New counter on September 13, 2011

Located along the north side of the strip of land between School Street and Pioneer (Pig Alley) Steet that the Lewelling brothers once owned. Extraction of these land records follow the pictures of the Gibson house that William Lewelling may have built.

Another View

Gibson House. (2 pictures) At one time Isaac Gibson owned and he was the brother of Tamar and Mary Gibson who married Peter and George Hobson, and the Hobson brothers are tied to the Underground Railroad and/or the Lewelling house.

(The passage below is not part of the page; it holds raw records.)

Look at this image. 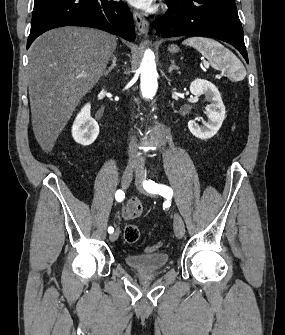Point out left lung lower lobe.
Segmentation results:
<instances>
[{"label":"left lung lower lobe","instance_id":"1","mask_svg":"<svg viewBox=\"0 0 285 335\" xmlns=\"http://www.w3.org/2000/svg\"><path fill=\"white\" fill-rule=\"evenodd\" d=\"M168 13L155 21L163 38L201 35L233 45L248 63L235 0H166Z\"/></svg>","mask_w":285,"mask_h":335}]
</instances>
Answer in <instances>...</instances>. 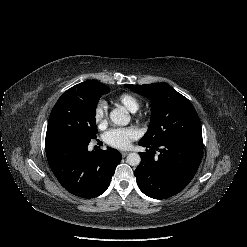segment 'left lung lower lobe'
<instances>
[{"label": "left lung lower lobe", "mask_w": 247, "mask_h": 247, "mask_svg": "<svg viewBox=\"0 0 247 247\" xmlns=\"http://www.w3.org/2000/svg\"><path fill=\"white\" fill-rule=\"evenodd\" d=\"M141 162L134 174L138 187L147 196L165 199L182 191L200 165L203 143L171 141L161 144H139Z\"/></svg>", "instance_id": "obj_1"}]
</instances>
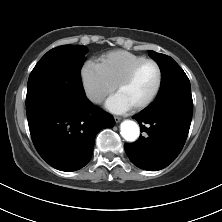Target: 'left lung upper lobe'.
<instances>
[{
  "mask_svg": "<svg viewBox=\"0 0 222 222\" xmlns=\"http://www.w3.org/2000/svg\"><path fill=\"white\" fill-rule=\"evenodd\" d=\"M158 63L161 73V87L156 99L171 93L191 94L190 81L182 68L169 56L149 50Z\"/></svg>",
  "mask_w": 222,
  "mask_h": 222,
  "instance_id": "1",
  "label": "left lung upper lobe"
}]
</instances>
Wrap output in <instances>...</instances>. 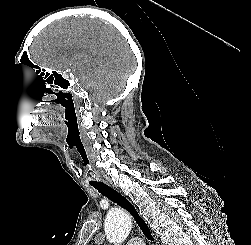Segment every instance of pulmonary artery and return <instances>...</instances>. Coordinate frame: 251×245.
Here are the masks:
<instances>
[{
  "label": "pulmonary artery",
  "mask_w": 251,
  "mask_h": 245,
  "mask_svg": "<svg viewBox=\"0 0 251 245\" xmlns=\"http://www.w3.org/2000/svg\"><path fill=\"white\" fill-rule=\"evenodd\" d=\"M127 245H144V242L140 238H132L127 242Z\"/></svg>",
  "instance_id": "e3ab8cb5"
}]
</instances>
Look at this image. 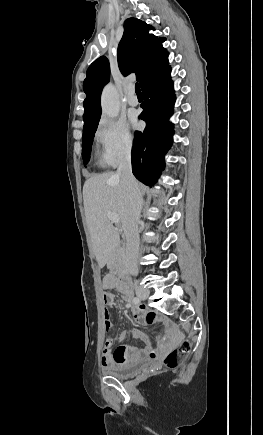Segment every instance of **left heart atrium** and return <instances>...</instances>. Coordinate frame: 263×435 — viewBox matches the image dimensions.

The above house was on School Street and sat near what is now first base on the grade school baseball diamond, about three blocks east from the Lewelling House. It too was destroyed by fire.

It is not believed that Isaac Gibson owned the property during the Civil War, but purchased it later. Need abstract to verify. Lewis Savage believes that William Lewelling built this house and being a teacher with the gift of ministry did not have the funds his brother's John and Henderson had.

 

 

younger manolder man

Isaac Gibson

From the Free Press, Mt. Pleasant, Iowa Sept 30, 1915‚"Recent investigations have discovered a strangely planned cellar; what would seem to be a well but no water; and passages leading underground some distance from the Gibson house."   (Article written right after Isaac Gibson's death)

From The Iowan June-July 1956 by Curt Harnack page 23‚ "Another house is owned by my father, Jay Long.  It has bars on the basement windows yet and two doors inside that were hiding places." (The house Jay Long owned was the Isaac Gibson's house.)

From the Mt. Pleasant News, Nov 25, 1972, "The cellar was divided into several small rooms, each with a stout door and the cellar windows were barred." 

Picture from Bob Mendenhall to the Lewelling Quaker Museum

This picture shows a bricked cellar room that goes a little ways back.  Some believed used to hide runaway slaves.

Stories of tunnels running between houses cannot be documented, as no one bothered to write what they knew down. But Elsie Craig, 86 in 2006 and still with a clear memory, remembers her father, Charles Ross Pidgeon, who was born in 1877, telling about tunnels that one person could be in near Pig Alley (her term), that road that ran east from Whittier College/Academy (later Salem High School.)  The teachers warned the kids to stay out of these tunnels and the tunnels were boarded up trying to keep kids out.  Her father said they did not appear to run a long ways.  She said they were near Old Grandma Weeks (what the kids called her) property and from the conversation, south of the house where Isaac Gibson lived.  Mr. Pidgeon descended from Isaac and Phebe Pidgeon early Salem pioneers and who were part of the group who were removed from Salem Meeting for joining the Separatist meeting. The information below shows that Henderson and William Lewelling in 1842 purchased the land that was between School Street and Pig Alley and where the Gibson house was located. 

This leads me to believe that a tunnel might have lead from a field to the Gibson house or another, unknown to us, Underground Railroad house south of School Street.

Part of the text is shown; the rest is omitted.